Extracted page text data
┄┄┄┄┄┄┄┄┄┄┄┄┄┄┄┄┄┄┄┄
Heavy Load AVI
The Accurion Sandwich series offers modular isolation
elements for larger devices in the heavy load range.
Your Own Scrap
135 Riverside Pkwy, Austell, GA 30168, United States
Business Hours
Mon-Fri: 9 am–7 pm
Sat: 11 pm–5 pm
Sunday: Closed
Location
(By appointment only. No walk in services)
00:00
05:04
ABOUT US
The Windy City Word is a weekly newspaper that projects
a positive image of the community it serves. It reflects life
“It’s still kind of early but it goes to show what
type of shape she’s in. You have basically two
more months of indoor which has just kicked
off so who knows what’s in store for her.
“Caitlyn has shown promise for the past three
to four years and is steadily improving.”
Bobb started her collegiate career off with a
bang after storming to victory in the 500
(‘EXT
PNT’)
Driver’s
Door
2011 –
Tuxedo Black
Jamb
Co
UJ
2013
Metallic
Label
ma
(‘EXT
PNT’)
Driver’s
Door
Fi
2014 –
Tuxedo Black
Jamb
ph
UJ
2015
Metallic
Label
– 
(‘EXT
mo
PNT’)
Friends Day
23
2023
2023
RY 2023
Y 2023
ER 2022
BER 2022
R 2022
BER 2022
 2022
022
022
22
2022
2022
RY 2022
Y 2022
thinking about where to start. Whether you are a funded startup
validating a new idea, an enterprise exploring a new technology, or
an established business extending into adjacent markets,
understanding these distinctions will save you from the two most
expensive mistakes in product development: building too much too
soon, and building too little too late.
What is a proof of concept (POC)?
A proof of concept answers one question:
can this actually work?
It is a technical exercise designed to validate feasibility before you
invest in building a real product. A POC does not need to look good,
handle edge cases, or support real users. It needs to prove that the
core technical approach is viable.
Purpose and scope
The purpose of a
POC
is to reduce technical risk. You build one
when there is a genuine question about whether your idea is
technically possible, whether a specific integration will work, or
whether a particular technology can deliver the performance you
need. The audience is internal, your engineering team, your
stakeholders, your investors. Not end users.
┄┄┄┄┄┄┄┄┄┄┄┄┄┄┄┄┄┄┄┄
**WORK REQUEST**
Tell how many lines above contain the word "that". Nothing but the number is needed.

**TASK RESULT**
2